Abstract

Aiming at the optimal path and planning efficiency of global path planning for intelligent driving, this paper proposes a global dynamic path planning method based on improved A ∗ algorithm. First, this method improves the heuristic function of the traditional A ∗ algorithm to improve the efficiency of global path planning. Second, this method uses a path optimization strategy to make the global path smoother. Third, this method is combined with the dynamic window method to improve the real-time performance of the dynamic obstacle avoidance of the intelligent vehicle. Finally, the global dynamic path planning method of the proposed improved A ∗ algorithm is verified through simulation experiments and real vehicle tests. In the simulation analysis, compared with the modified A ∗ algorithm and the traditional A ∗ algorithm, the method in this paper shortens the path distance by 2.5%∼3.0%, increases the efficiency by 10.3%∼13.6% and generates a smoother path.

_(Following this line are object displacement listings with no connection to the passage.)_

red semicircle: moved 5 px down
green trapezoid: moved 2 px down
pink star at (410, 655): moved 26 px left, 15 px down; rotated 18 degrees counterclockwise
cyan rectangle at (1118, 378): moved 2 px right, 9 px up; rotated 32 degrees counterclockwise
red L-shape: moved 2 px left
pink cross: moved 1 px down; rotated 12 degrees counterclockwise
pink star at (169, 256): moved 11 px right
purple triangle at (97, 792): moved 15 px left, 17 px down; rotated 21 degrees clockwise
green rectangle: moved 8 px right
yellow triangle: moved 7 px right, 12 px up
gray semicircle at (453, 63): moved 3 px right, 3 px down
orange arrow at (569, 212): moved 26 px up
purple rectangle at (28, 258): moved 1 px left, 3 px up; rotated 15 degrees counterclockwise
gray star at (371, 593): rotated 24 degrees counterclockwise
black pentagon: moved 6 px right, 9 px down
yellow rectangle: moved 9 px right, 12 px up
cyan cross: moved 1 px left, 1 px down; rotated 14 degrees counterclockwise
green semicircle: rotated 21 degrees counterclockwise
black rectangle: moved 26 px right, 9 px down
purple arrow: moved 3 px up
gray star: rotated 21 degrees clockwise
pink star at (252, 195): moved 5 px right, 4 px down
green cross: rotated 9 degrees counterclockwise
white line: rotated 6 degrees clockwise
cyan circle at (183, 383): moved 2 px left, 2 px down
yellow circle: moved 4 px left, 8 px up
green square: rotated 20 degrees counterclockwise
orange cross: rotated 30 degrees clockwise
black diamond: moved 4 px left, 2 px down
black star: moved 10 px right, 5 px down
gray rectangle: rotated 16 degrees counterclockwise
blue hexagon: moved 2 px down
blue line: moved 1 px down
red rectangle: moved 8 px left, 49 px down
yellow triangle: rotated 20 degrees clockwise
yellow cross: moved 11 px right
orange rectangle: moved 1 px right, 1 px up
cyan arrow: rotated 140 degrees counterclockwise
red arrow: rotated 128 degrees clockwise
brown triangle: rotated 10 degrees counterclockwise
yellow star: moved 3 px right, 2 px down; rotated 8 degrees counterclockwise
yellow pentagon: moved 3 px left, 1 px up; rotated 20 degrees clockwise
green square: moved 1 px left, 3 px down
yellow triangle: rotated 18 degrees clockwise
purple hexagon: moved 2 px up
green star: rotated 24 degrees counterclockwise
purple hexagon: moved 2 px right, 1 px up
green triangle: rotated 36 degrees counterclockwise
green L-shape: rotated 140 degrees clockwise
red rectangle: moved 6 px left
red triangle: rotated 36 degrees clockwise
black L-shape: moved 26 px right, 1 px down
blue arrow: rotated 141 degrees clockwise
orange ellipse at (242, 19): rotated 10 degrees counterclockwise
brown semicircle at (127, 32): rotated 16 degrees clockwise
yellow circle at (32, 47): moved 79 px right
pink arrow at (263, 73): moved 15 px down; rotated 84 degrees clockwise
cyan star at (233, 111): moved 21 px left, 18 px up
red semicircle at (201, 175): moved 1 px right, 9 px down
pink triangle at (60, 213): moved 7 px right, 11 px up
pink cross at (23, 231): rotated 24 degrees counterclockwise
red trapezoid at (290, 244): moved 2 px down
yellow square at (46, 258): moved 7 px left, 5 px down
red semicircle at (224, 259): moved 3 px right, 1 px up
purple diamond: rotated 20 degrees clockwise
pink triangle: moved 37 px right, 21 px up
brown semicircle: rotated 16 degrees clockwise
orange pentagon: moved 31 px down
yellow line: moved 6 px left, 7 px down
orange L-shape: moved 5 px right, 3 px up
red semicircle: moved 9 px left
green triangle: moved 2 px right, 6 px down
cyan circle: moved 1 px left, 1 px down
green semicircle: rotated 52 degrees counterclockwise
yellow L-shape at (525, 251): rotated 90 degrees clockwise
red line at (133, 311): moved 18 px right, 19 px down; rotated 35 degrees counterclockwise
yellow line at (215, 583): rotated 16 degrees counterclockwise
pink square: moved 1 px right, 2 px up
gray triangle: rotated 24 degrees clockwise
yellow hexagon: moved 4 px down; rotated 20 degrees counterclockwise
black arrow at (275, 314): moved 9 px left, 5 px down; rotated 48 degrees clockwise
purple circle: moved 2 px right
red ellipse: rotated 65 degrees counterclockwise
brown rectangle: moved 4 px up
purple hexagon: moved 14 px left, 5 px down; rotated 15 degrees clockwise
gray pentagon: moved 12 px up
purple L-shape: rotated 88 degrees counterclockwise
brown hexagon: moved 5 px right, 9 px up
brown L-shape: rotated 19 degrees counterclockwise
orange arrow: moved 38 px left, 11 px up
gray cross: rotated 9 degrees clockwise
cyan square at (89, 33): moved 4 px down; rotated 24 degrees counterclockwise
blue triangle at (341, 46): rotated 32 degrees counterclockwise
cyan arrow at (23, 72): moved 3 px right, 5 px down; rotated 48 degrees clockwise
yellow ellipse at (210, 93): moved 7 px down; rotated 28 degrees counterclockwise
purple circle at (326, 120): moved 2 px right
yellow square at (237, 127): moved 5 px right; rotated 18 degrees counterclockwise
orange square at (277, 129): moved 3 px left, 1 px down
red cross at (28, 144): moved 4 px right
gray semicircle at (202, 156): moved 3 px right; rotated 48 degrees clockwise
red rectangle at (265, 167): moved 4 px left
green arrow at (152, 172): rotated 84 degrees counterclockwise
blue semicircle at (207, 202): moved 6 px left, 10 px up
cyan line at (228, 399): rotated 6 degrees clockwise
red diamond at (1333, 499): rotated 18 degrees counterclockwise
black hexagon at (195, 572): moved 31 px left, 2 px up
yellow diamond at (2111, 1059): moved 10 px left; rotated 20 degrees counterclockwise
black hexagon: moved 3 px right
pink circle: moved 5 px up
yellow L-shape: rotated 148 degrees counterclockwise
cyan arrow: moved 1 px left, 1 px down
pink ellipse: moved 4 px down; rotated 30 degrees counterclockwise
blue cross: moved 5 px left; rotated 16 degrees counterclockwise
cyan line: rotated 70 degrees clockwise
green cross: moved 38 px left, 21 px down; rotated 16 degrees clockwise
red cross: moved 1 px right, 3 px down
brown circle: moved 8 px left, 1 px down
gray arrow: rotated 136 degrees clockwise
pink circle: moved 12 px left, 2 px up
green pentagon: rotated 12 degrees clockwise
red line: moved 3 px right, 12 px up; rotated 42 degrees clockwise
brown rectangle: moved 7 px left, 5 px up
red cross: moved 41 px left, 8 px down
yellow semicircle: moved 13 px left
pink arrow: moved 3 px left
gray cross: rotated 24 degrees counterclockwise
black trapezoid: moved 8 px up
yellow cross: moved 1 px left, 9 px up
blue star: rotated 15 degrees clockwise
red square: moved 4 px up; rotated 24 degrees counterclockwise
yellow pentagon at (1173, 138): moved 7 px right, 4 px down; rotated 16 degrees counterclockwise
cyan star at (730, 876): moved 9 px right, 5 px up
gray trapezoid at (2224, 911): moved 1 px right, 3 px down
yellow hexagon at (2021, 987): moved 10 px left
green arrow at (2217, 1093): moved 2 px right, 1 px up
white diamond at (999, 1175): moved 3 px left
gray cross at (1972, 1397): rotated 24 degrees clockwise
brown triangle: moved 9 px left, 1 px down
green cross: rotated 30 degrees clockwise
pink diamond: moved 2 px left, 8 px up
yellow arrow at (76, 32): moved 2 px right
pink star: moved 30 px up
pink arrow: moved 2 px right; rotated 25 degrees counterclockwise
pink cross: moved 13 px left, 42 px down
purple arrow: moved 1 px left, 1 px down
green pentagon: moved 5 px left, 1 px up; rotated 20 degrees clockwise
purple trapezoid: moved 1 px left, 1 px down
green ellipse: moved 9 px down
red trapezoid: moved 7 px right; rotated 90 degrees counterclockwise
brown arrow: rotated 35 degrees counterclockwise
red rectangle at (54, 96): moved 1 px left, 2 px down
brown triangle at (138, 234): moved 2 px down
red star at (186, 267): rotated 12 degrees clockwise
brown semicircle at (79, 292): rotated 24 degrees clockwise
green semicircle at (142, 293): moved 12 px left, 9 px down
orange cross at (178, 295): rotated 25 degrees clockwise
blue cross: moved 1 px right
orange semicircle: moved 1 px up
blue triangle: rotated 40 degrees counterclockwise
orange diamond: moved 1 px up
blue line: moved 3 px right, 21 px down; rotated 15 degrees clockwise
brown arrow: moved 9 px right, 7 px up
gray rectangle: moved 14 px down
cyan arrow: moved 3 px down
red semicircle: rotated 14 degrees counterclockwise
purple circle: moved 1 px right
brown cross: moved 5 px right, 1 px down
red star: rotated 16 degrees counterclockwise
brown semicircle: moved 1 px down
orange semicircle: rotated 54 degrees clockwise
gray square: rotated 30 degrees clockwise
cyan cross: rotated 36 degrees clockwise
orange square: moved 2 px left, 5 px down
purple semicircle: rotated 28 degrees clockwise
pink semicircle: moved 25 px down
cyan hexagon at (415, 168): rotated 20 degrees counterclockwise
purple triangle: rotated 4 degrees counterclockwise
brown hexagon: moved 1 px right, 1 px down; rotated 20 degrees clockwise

In the actual vehicle test, the vehicle can avoid dynamic obstacles in real time. Therefore, the method proposed in this paper can be applied on the intelligent vehicle platform. The path planning efficiency is high, and the dynamic obstacle avoidance is good in real time.

Highlights

  • As one of the development directions of future automobiles, intelligent driving is receiving more and more attention [1]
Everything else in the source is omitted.